Thursday, March 5, 2009

Never Cry "Cruelty"

In his book The Mass Psychology of Fascism, in the last chapter which is titled On Natural Work-Democracy, Wilhelm Reich wrote a very good illustrative story of fair versus unfair criticism.

Here it is briefly: Imagine that an engineer has to repair a large engine that his factory needs by the next day. He's working well into the late evening. One person comes along and just smashes wires to be doing it because his wife nagged him earlier. The next one gives the engineer a pile of nonsense about how he's doing it wrong, tells him he's filthy (from working on the engine), and that he's immoral for abandoning his family that evening. Number two knows nothing about repairing engines. The third one had a hard time with his mother-in-law and spits in the engineer's face. Reich says that they are like highwaymen who disturb honest work. Does that sound familiar? This was written at the beginning of the establishment of the Third Reich in Germany, when a bunch of animal rights activists/ environmentalists took over a more or less democratic country and we know what they did with it.

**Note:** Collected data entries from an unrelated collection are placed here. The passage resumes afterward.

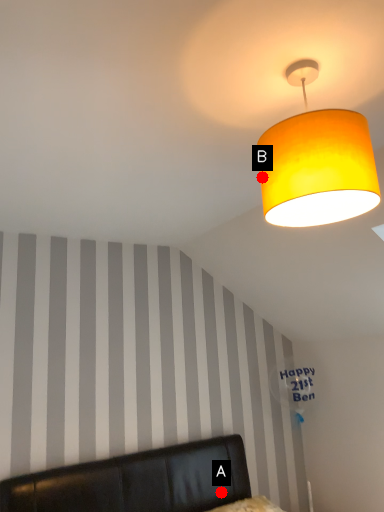 Question: Two points are circled on the image, labeled by A and B beside each circle. Among these points, which one is nearest to the camera?

Choices:
 (A) A is closer
 (B) B is closer

Answer: (B) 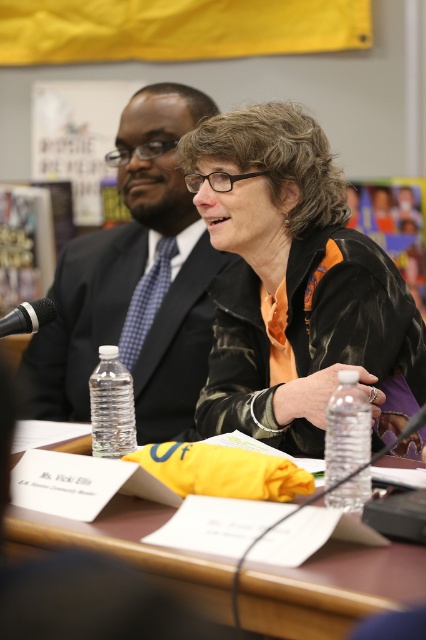 Can you confirm if blue checkered tie at center is bigger than black metallic microphone at left?

Yes.

Can you confirm if blue checkered tie at center is smaller than black metallic microphone at left?

Actually, blue checkered tie at center might be larger than black metallic microphone at left.

The height and width of the screenshot is (640, 426). I want to click on blue checkered tie at center, so click(146, 301).

Locate an element on the screen. The image size is (426, 640). blue checkered tie at center is located at coordinates (146, 301).

Who is shorter, matte black suit at center or black metallic microphone at left?

With less height is black metallic microphone at left.

Who is lower down, matte black suit at center or black metallic microphone at left?

Positioned lower is black metallic microphone at left.

Is point (94, 326) positioned after point (13, 324)?

That is True.

Where is `matte black suit at center`? This screenshot has width=426, height=640. matte black suit at center is located at coordinates (135, 282).

Between matte black jacket at center and brown wooden table at center, which one appears on the right side from the viewer's perspective?

matte black jacket at center is more to the right.

Which is in front, point (236, 300) or point (256, 570)?

Point (256, 570)

The height and width of the screenshot is (640, 426). In order to click on matte black jacket at center in this screenshot , I will do (x=293, y=284). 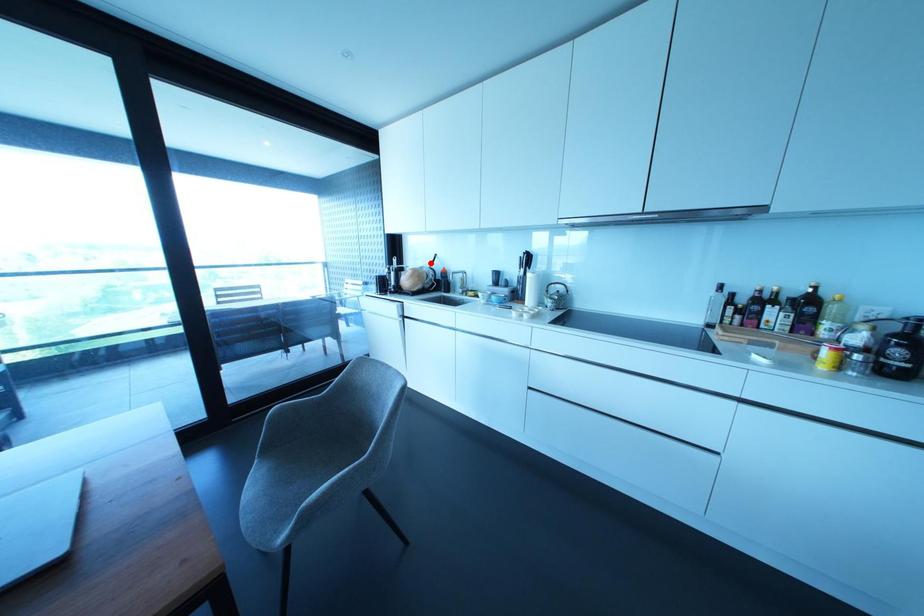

The next person who comes along is another engineer who rolls up his sleeves and pitches in and helps. He knows the work and in the story he spots a mistake that he helps correct, and is POLITE, something that the activists are quite incapable of being.

Compare this to the kind of personal experiences that either teach a person when it is appropriate to be critical or prove that the would-be critic used his brains first. One example was when I was at a stable and a horse in a small round pipe enclosure without food and water begged me to give him some food. Using my brains and my own experience I realized that the horse was a valuable animal and if he was being "starved" it was for a reason. He might have gotten into the sacked feed and was being treated to prevent laminitis. He might have been due for a visit to the veterinarian and needed to be kept from food and water for a prescribed time. The most important thing to realize was that most likely the owner knew what he was doing and I didn't. The horse looked like he was in very good shape, too.

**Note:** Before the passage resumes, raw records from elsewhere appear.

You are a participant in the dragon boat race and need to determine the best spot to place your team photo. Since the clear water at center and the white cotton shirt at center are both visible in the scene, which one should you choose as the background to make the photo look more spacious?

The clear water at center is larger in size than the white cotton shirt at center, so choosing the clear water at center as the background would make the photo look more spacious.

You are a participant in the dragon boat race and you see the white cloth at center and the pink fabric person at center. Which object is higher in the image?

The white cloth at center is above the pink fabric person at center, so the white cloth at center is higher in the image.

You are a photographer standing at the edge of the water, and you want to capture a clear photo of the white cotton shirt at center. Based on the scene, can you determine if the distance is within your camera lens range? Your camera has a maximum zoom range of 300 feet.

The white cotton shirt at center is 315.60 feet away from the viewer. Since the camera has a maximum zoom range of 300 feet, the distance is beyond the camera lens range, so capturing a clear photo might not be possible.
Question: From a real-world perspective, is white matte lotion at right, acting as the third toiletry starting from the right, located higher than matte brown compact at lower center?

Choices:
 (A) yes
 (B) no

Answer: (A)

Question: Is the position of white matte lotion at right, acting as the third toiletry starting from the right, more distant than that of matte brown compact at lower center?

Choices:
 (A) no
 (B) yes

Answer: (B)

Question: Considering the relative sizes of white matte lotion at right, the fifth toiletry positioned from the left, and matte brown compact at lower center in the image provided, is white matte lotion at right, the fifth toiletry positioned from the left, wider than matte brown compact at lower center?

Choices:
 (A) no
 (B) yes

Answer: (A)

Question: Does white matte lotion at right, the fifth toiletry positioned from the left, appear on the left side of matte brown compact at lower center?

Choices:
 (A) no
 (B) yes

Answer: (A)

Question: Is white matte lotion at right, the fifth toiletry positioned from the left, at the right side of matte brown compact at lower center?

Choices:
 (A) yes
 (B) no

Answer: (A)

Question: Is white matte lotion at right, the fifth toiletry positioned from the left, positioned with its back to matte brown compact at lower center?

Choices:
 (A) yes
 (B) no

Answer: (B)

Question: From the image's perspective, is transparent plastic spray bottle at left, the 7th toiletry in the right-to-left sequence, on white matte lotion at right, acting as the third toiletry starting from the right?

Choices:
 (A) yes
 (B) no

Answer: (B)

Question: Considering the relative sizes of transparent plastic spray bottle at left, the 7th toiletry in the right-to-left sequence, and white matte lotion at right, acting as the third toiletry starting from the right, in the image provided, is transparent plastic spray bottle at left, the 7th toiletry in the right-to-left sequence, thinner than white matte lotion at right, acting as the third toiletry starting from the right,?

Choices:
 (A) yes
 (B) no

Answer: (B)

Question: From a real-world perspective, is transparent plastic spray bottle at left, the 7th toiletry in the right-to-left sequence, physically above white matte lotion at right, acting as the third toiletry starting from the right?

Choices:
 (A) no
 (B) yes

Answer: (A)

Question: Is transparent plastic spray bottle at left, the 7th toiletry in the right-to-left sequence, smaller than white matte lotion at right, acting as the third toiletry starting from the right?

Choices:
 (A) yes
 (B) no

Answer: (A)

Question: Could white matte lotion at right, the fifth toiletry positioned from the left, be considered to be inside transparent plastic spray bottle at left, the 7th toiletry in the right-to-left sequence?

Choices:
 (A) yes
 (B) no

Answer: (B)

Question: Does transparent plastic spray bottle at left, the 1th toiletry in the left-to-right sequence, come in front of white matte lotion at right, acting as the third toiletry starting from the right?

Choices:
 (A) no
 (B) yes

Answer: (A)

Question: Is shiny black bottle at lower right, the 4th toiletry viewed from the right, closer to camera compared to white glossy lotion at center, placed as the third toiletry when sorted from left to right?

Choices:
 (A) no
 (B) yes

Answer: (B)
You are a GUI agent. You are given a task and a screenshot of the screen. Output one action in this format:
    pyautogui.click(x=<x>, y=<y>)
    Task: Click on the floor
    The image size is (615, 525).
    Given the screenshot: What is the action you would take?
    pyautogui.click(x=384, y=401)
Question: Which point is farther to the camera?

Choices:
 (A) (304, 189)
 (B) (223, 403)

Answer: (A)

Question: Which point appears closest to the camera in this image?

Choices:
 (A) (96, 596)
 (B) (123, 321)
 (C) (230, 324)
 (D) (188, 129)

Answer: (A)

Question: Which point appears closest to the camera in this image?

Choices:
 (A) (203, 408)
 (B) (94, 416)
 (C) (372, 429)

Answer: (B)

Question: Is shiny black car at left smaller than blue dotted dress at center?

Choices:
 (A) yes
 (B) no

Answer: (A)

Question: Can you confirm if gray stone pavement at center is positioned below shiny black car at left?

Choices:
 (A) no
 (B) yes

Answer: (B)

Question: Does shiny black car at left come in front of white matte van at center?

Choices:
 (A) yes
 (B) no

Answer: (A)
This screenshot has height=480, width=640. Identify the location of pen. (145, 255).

I've seen dirty houses and yards that had dogs that were reasonably clean, healthy, quite well-fed, and free of fleas and disease. This could be genuinely objectionable but it's a home and they're happy and cared for. On the balance it is still good and if I want better I should be willing to pitch in and help. I have done this before and if I were someone who would cry "cruelty" instead of cleaning Edward Taub's laboratory like I volunteered to do, I don't belong around the animals and I don't belong there because I'm either clueless or malicious. In other words, I should be like the engineer who goes in and helps to the best of his ability. Even if I didn't know much he might need another set of hands, maybe someone to bring in drinks and a snack and so on, but to me someone who helps does so by actually helping. A real helper has to be trustworthy, honest, and polite. He has to serve. He has to be truly tolerant. He has to be respectful.